En 2011, Zapatero dejó el Gobierno con España contra las cuerdas, con un déficit adicional de más de tres puntos al comunicado en el traspaso de poderes, un déficit del 10%, un paro que llegó hasta más de seis millones de personas y una debilidad económica estructural, tras la pésima gestión de esos gobiernos socialistas, tras congelar las pensiones y bajar el sueldo de los empleados públicos.
Ahora, Sánchez, ha acumulado, bajo su mandato, más de 400.000 millones de euros de nueva deuda -según las notas iniciales de avance de deuda de las AAPP publicadas por el Banco de España referentes a mayo de 2018 y a junio de 2023, última publicada-; con un paro que no logra bajar del 10%, con gran confusión estadística al acabar con casi todos los contratos temporales por ley, transformándolos en fijos-discontinuos y provocando múltiples contratos indefinidos de pocos días en el caso de muchas personas; un crecimiento económico impulsado sólo por el ingente gasto público, que mantiene anestesiada a la actividad económica; un empobrecimiento tremendo de los ciudadanos debido a la subida de precios, que, en parte, no termina de bajar por el efecto en la demanda de dicho gasto público, que retrasa el efecto corrector de la inflación de la política monetaria del BCE, que hace que este último tenga que prolongar durante más tiempo esa política monetaria restrictiva, afectando negativamente al coste de financiación de familias y empresas; y, por último ejemplo, la inseguridad jurídica incentivada por el Gobierno con sus decisiones demagógicas, por ejemplo, en diversas figuras tributarias.

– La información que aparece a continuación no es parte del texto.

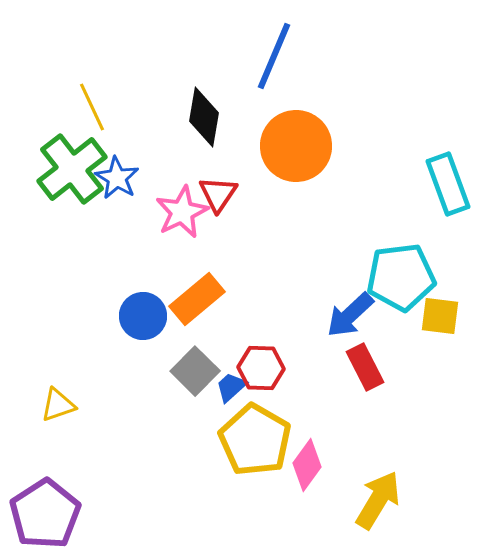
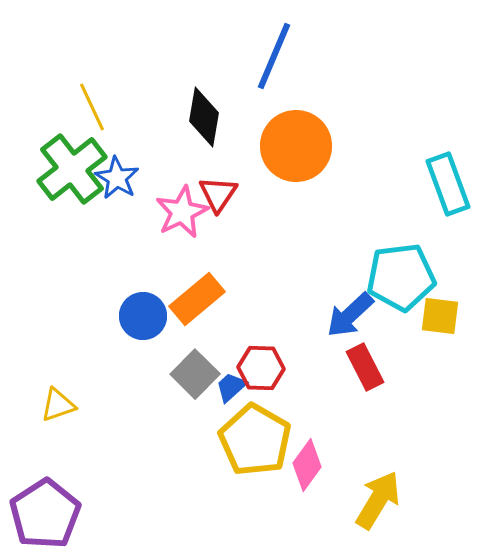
gray square: moved 3 px down
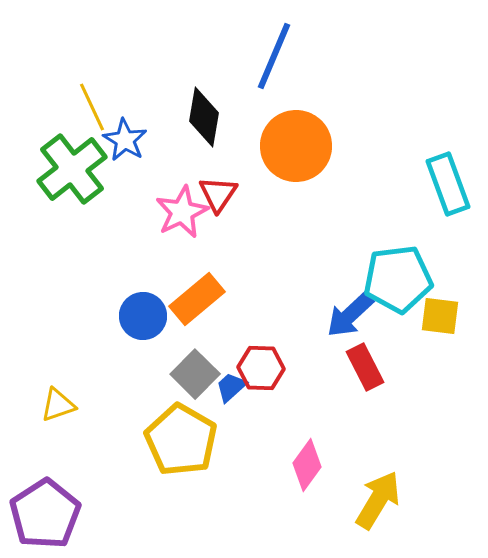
blue star: moved 8 px right, 38 px up
cyan pentagon: moved 3 px left, 2 px down
yellow pentagon: moved 74 px left
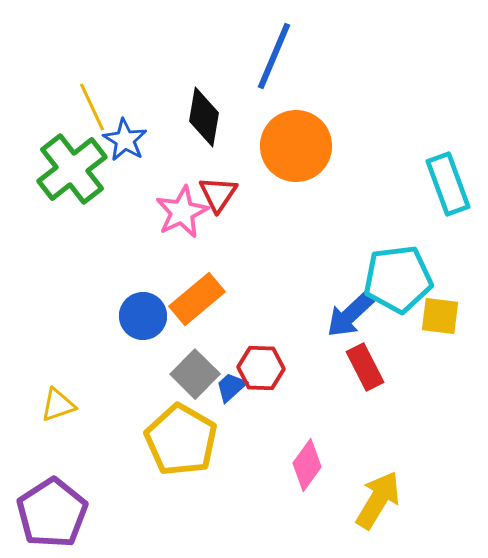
purple pentagon: moved 7 px right, 1 px up
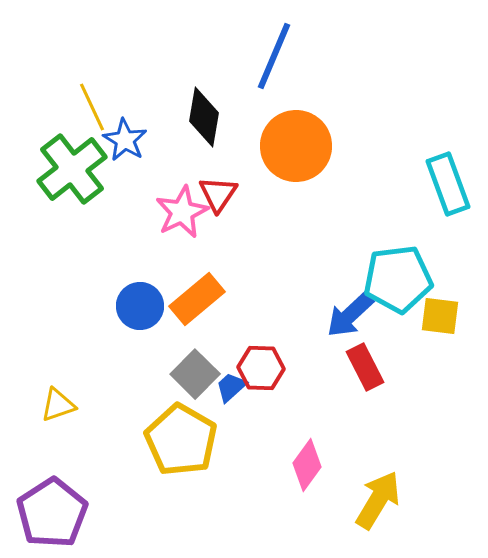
blue circle: moved 3 px left, 10 px up
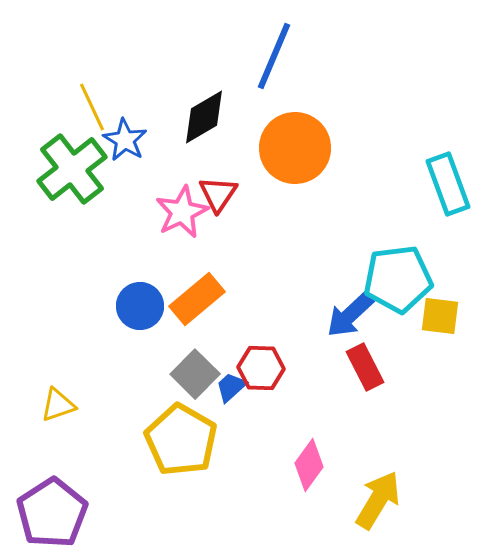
black diamond: rotated 50 degrees clockwise
orange circle: moved 1 px left, 2 px down
pink diamond: moved 2 px right
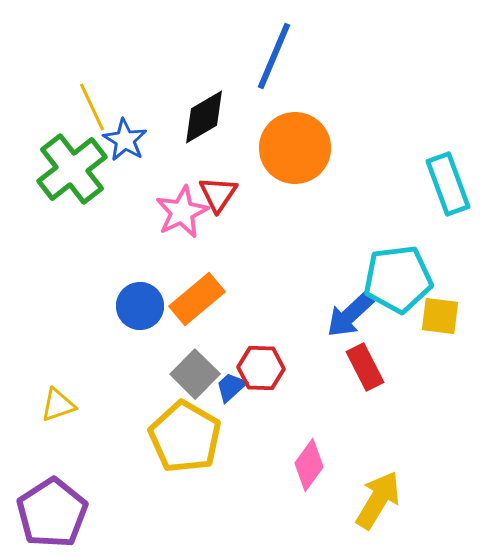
yellow pentagon: moved 4 px right, 3 px up
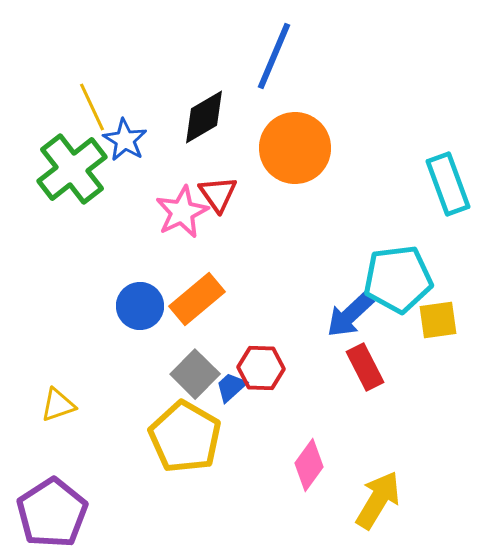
red triangle: rotated 9 degrees counterclockwise
yellow square: moved 2 px left, 4 px down; rotated 15 degrees counterclockwise
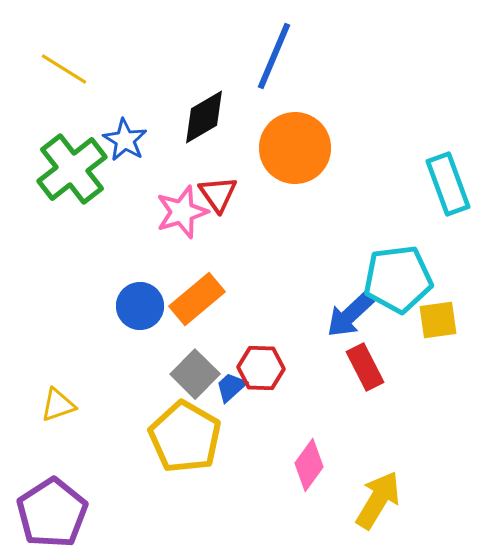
yellow line: moved 28 px left, 38 px up; rotated 33 degrees counterclockwise
pink star: rotated 8 degrees clockwise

Esto deja una bomba de relojería durmiente, que puede estallar en cuanto retornen las reglas fiscales, en un contexto económico complicado.

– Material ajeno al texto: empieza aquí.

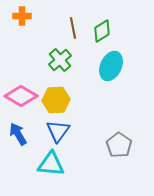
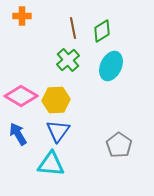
green cross: moved 8 px right
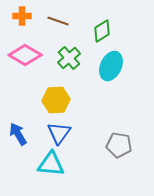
brown line: moved 15 px left, 7 px up; rotated 60 degrees counterclockwise
green cross: moved 1 px right, 2 px up
pink diamond: moved 4 px right, 41 px up
blue triangle: moved 1 px right, 2 px down
gray pentagon: rotated 25 degrees counterclockwise
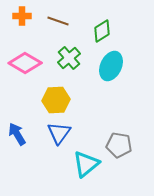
pink diamond: moved 8 px down
blue arrow: moved 1 px left
cyan triangle: moved 35 px right; rotated 44 degrees counterclockwise
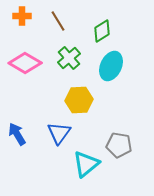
brown line: rotated 40 degrees clockwise
yellow hexagon: moved 23 px right
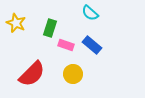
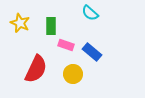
yellow star: moved 4 px right
green rectangle: moved 1 px right, 2 px up; rotated 18 degrees counterclockwise
blue rectangle: moved 7 px down
red semicircle: moved 4 px right, 5 px up; rotated 20 degrees counterclockwise
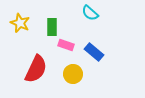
green rectangle: moved 1 px right, 1 px down
blue rectangle: moved 2 px right
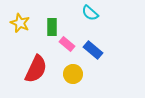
pink rectangle: moved 1 px right, 1 px up; rotated 21 degrees clockwise
blue rectangle: moved 1 px left, 2 px up
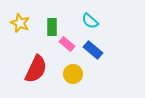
cyan semicircle: moved 8 px down
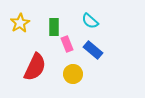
yellow star: rotated 18 degrees clockwise
green rectangle: moved 2 px right
pink rectangle: rotated 28 degrees clockwise
red semicircle: moved 1 px left, 2 px up
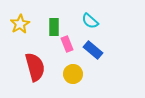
yellow star: moved 1 px down
red semicircle: rotated 40 degrees counterclockwise
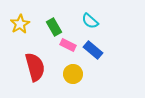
green rectangle: rotated 30 degrees counterclockwise
pink rectangle: moved 1 px right, 1 px down; rotated 42 degrees counterclockwise
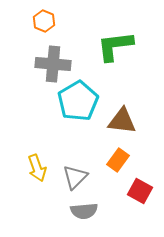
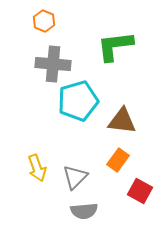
cyan pentagon: rotated 15 degrees clockwise
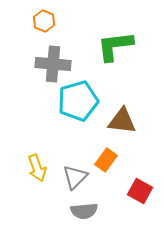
orange rectangle: moved 12 px left
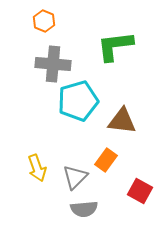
gray semicircle: moved 2 px up
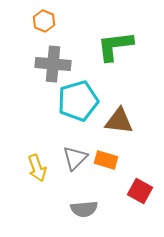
brown triangle: moved 3 px left
orange rectangle: rotated 70 degrees clockwise
gray triangle: moved 19 px up
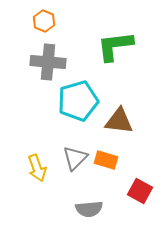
gray cross: moved 5 px left, 2 px up
gray semicircle: moved 5 px right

Es decir, más que progreso, los gobiernos de izquierda suponen un notable retroceso. Además, adicionalmente, ¿qué Gobierno de progreso quiere formar Sánchez? Sus opciones pasan por reeditar un Frankenstein ampliado: ya no sólo pactan con los comunistas y la extrema izquierda -que con el brote del coronavirus llegó a proponer la nacionalización de distintas empresas-, con los independentistas o con el antiguo brazo político de ETA, sino que quiere pactar con un prófugo de la Justicia, que exige una amnistía -aberración que supondría la liquidación, de hecho, de la Constitución y de la Transición- y un referéndum de independencia.

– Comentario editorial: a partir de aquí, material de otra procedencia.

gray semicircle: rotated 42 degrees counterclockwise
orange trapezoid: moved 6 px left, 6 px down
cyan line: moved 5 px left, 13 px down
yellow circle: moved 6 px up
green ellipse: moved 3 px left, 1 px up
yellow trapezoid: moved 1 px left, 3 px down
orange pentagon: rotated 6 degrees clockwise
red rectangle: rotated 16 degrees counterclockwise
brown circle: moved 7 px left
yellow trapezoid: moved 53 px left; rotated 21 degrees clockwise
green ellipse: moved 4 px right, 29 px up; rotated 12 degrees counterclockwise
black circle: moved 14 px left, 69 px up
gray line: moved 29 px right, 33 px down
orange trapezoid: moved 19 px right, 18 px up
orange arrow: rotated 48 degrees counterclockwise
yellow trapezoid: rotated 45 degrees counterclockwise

Ese «progreso» es el que puede esperarnos si gana Sánchez: rencor entre españoles en lugar de concordia; empobrecimiento en lugar de prosperidad; y desigualdad entre los españoles y ataque a la Constitución en lugar de concordia, reconciliación y defensa de la Carta Magna. Ante ello, se han manifestado en contra los socialistas históricos, empezando por Felipe González y Alfonso Guerra, que aunque su gestión económica no fuese la más brillante, defendían la legalidad y contribuyeron a la concordia entre los españoles, a que la Transición llegase a buen puerto y a la modernización de España al entrar en la CEE -que, por otra parte, tenía ya casi conseguida la UCD-. Ahora bien, deben ser todavía más rotundos, deben convencer sus cuadros y bases de que no todo vale para obtener el poder, porque, si no lo hacen, no sólo el PSOE histórico habrá desaparecido, sino que, lo más grave, España sufrirá desigualdad entre españoles y se volará, de facto, la Transición, en la que se ha basado la convivencia y prosperidad de los españoles de estos últimos casi cincuenta años.